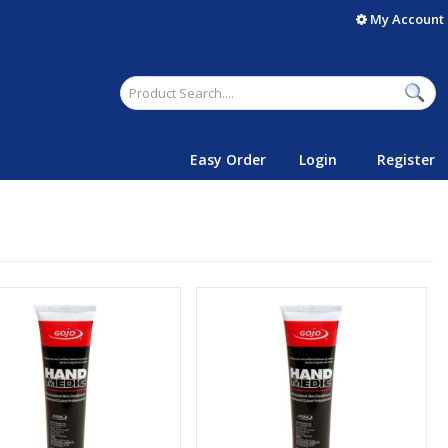
My Account
Easy Order
Login
Register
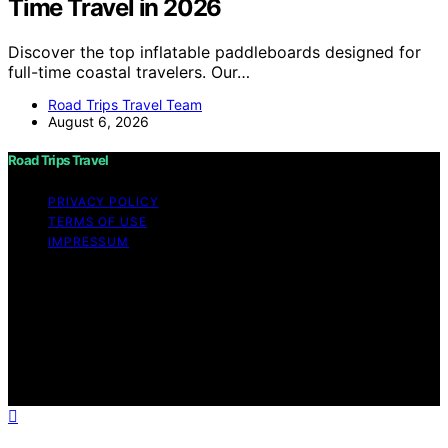
Time Travel in 2026
Discover the top inflatable paddleboards designed for
full-time coastal travelers. Our…
Road Trips Travel Team
August 6, 2026
Road Trips Travel
PRIVACY POLICY
TERMS OF USE
IMPRESSUM
Copyright © 2026 Road Trips Travel Content on Road
Trips Travel is created and published using artificial
intelligence (AI) for general informational and
educational purposes. Affiliate disclaimer As an affiliate,
we may earn a commission from qualifying purchases.
We get commissions for purchases made through links
on this website from Amazon and other third parties.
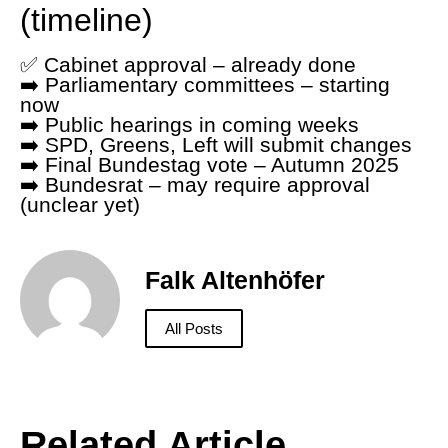
(timeline)
✅ Cabinet approval – already done
➡️ Parliamentary committees – starting
now
➡️ Public hearings in coming weeks
➡️ SPD, Greens, Left will submit changes
➡️ Final Bundestag vote – Autumn 2025
➡️ Bundesrat – may require approval
(unclear yet)
Falk Altenhöfer
All Posts
Related Article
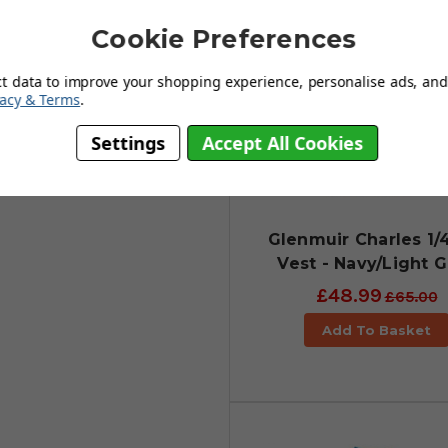
 wind-resistant & water-repellent
Cookie Preferences
 acts as a thermal insulator to
y when the quarter-zip is zipped
ct data to improve your shopping experience, personalise ads, and 
vacy & Terms
.
edom of movement. It really is a
Settings
Accept All Cookies
upled with unrestricted
ferent sizes.
Glenmuir Charles 1/
Vest - Navy/Light 
£48.99
£65.00
Add To Basket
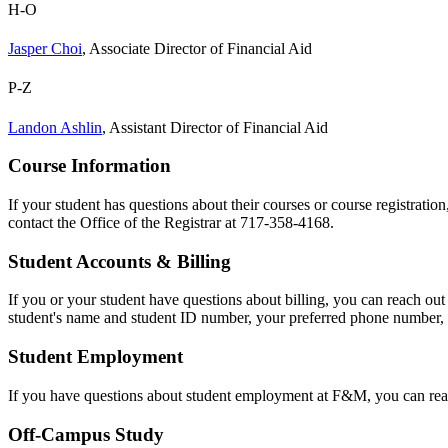
H-O
Jasper Choi
, Associate Director of Financial Aid
P-Z
Landon Ashlin
, Assistant Director of Financial Aid
Course Information
If your student has questions about their courses or course registration
contact the Office of the Registrar at 717-358-4168.
Student Accounts & Billing
If you or your student have questions about billing, you can reach ou
student's name and student ID number, your preferred phone number, a
Student Employment
If you have questions about student employment at F&M, you can rea
Off-Campus Study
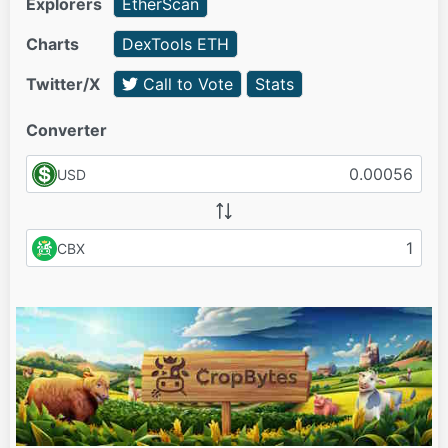
Explorers
EtherScan
Charts
DexTools ETH
Twitter/X
Call to Vote
Stats
Converter
USD
CBX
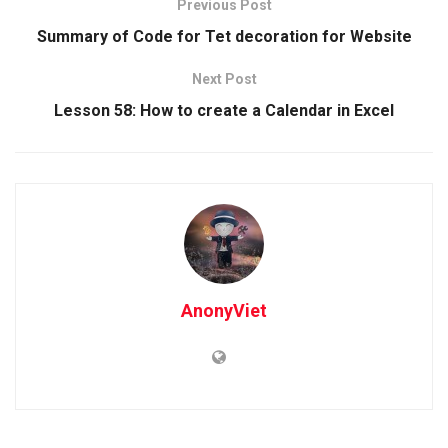
Previous Post
Summary of Code for Tet decoration for Website
Next Post
Lesson 58: How to create a Calendar in Excel
AnonyViet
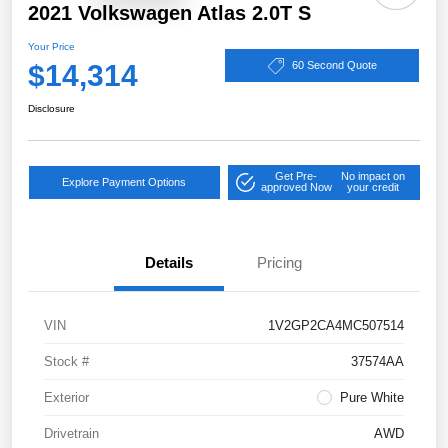
2021 Volkswagen Atlas 2.0T S
Your Price
$14,314
60 Second Quote
Disclosure
Get Pre-
No impact on
Explore Payment Options
approved Now
your credit
Details
Pricing
VIN
1V2GP2CA4MC507514
Stock #
37574AA
Exterior
Pure White
Drivetrain
AWD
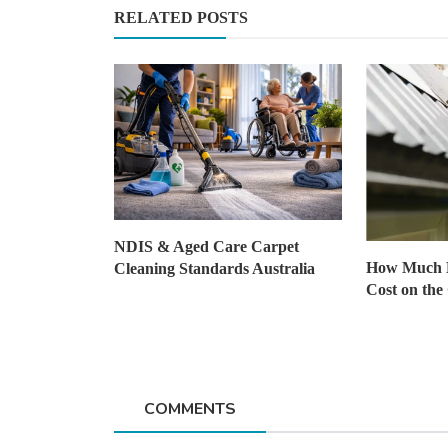
RELATED POSTS
Carpet Cleaning
Supa's Cleaning - Commercial 
and Office Cleani...
SupasCleaningAU
Feb 20, 2025
0
1.4
NDIS & Aged Care Carpet
How Much D
Cleaning Standards Australia
Cost on the 
COMMENTS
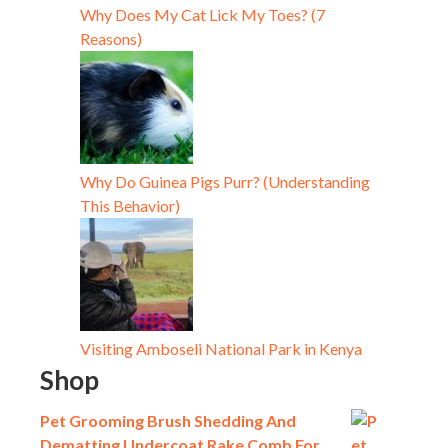
Why Does My Cat Lick My Toes? (7
Reasons)
Why Do Guinea Pigs Purr? (Understanding
This Behavior)
Visiting Amboseli National Park in Kenya
Shop
Pet Grooming Brush Shedding And
Dematting Undercoat Rake Comb For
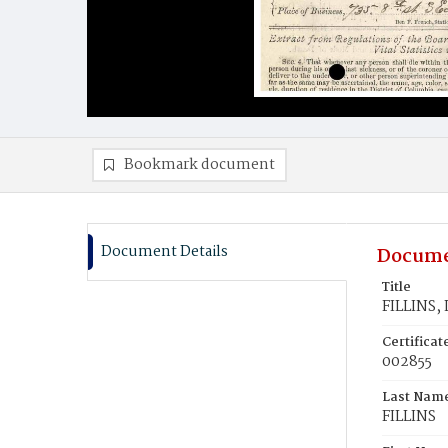
Bookmark document
Document Details
Docume
Title
FILLINS, 
Certifica
002855
Last Nam
FILLINS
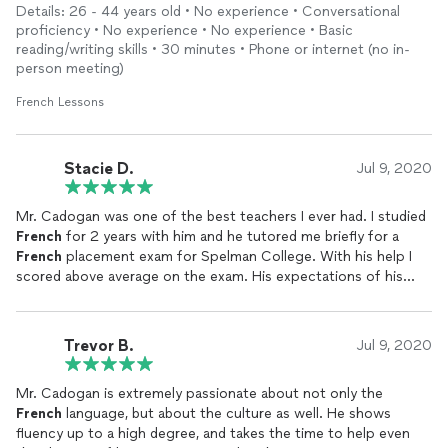
Details: 26 - 44 years old • No experience • Conversational
proficiency • No experience • No experience • Basic
reading/writing skills • 30 minutes • Phone or internet (no in-
person meeting)
French Lessons
Stacie D.
Jul 9, 2020
Mr. Cadogan was one of the best teachers I ever had. I studied
French
for 2 years with him and he tutored me briefly for a
French
placement exam for Spelman College. With his help I
scored above average on the exam. His expectations of his
students are high but he will help you reach those expectations
. From day one he will likely speak to you mostly in
French
and
expect you to respond in
French
. This was scary at first but it
Trevor B.
Jul 9, 2020
helped my
French
sound more conversational and natural. I
would absolutely study with him again.
Mr. Cadogan is extremely passionate about not only the
French
language, but about the culture as well. He shows
fluency up to a high degree, and takes the time to help even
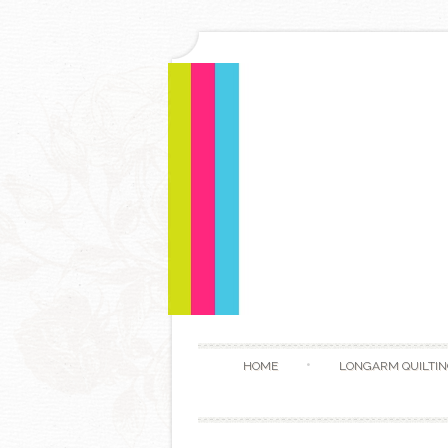
HOME
LONGARM QUILTIN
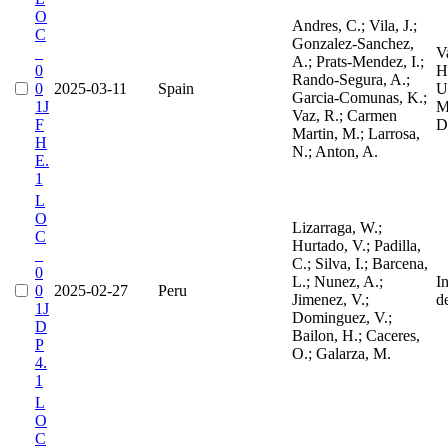
O
Andres, C.; Vila, J.;
C
Gonzalez-Sanchez,
_
V
A.; Prats-Mendez, I.;
0
H
Rando-Segura, A.;
0
2025-03-11
Spain
Un
Garcia-Comunas, K.;
1J
M
Vaz, R.; Carmen
F
D
Martin, M.; Larrosa,
H
N.; Anton, A.
E.
1
L
O
Lizarraga, W.;
C
Hurtado, V.; Padilla,
_
C.; Silva, I.; Barcena,
0
L.; Nunez, A.;
I
0
2025-02-27
Peru
Jimenez, V.;
d
1J
Dominguez, V.;
D
Bailon, H.; Caceres,
P
O.; Galarza, M.
4.
1
L
O
C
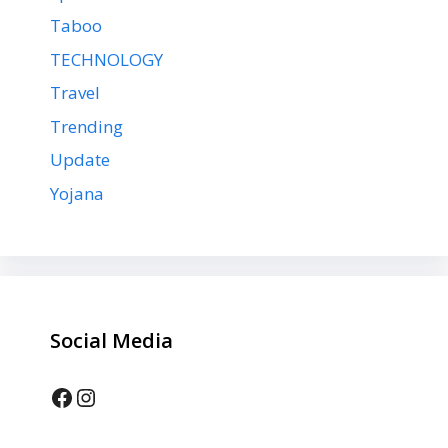
Taboo
TECHNOLOGY
Travel
Trending
Update
Yojana
Social Media
Facebook
Instagram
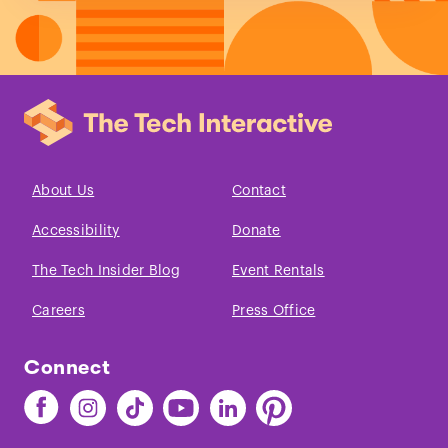
About Us
Contact
Accessibility
Donate
The Tech Insider Blog
Event Rentals
Careers
Press Office
Connect
Find
Find
Find
Find
Find
Find
The
The
The
The
The
The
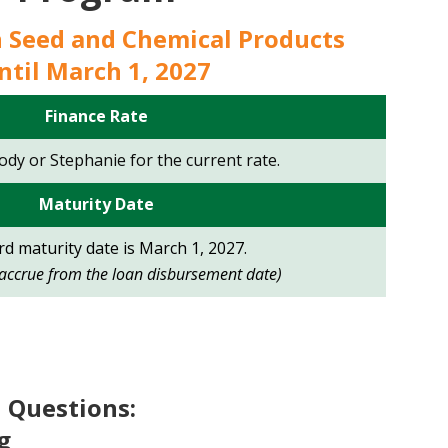
n Seed and Chemical Products
ntil March 1, 2027
Finance Rate
Jody or Stephanie for the current rate.
Maturity
Date
d maturity date is March 1, 2027.
l accrue from the loan disbursement date)
 Questions:
g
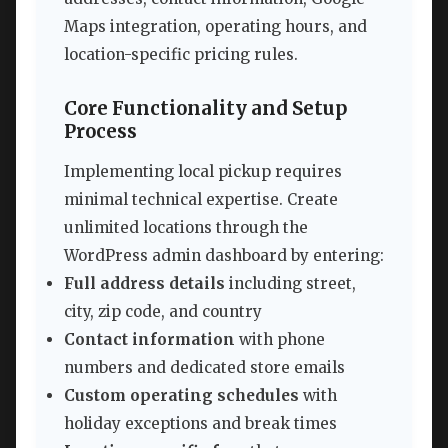
Maps integration, operating hours, and
location-specific pricing rules.
Core Functionality and Setup
Process
Implementing local pickup requires
minimal technical expertise. Create
unlimited locations through the
WordPress admin dashboard by entering:
Full address details
including street,
city, zip code, and country
Contact information
with phone
numbers and dedicated store emails
Custom operating schedules
with
holiday exceptions and break times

******************************

## PROBLEM DETAILS
Beginning at the first line of the listing, print each line exactly until and including the one that has "in coming weeks"; skip pictures.

## REPLY
My Account
Easy Order
Login
Register
Time Travel in 2026
Discover the top inflatable paddleboards designed for
full-time coastal travelers. Our…
Road Trips Travel Team
August 6, 2026
Road Trips Travel
PRIVACY POLICY
TERMS OF USE
IMPRESSUM
Copyright © 2026 Road Trips Travel Content on Road
Trips Travel is created and published using artificial
intelligence (AI) for general informational and
educational purposes. Affiliate disclaimer As an affiliate,
we may earn a commission from qualifying purchases.
We get commissions for purchases made through links
on this website from Amazon and other third parties.
(timeline)
✅ Cabinet approval – already done
➡️ Parliamentary committees – starting
now
➡️ Public hearings in coming weeks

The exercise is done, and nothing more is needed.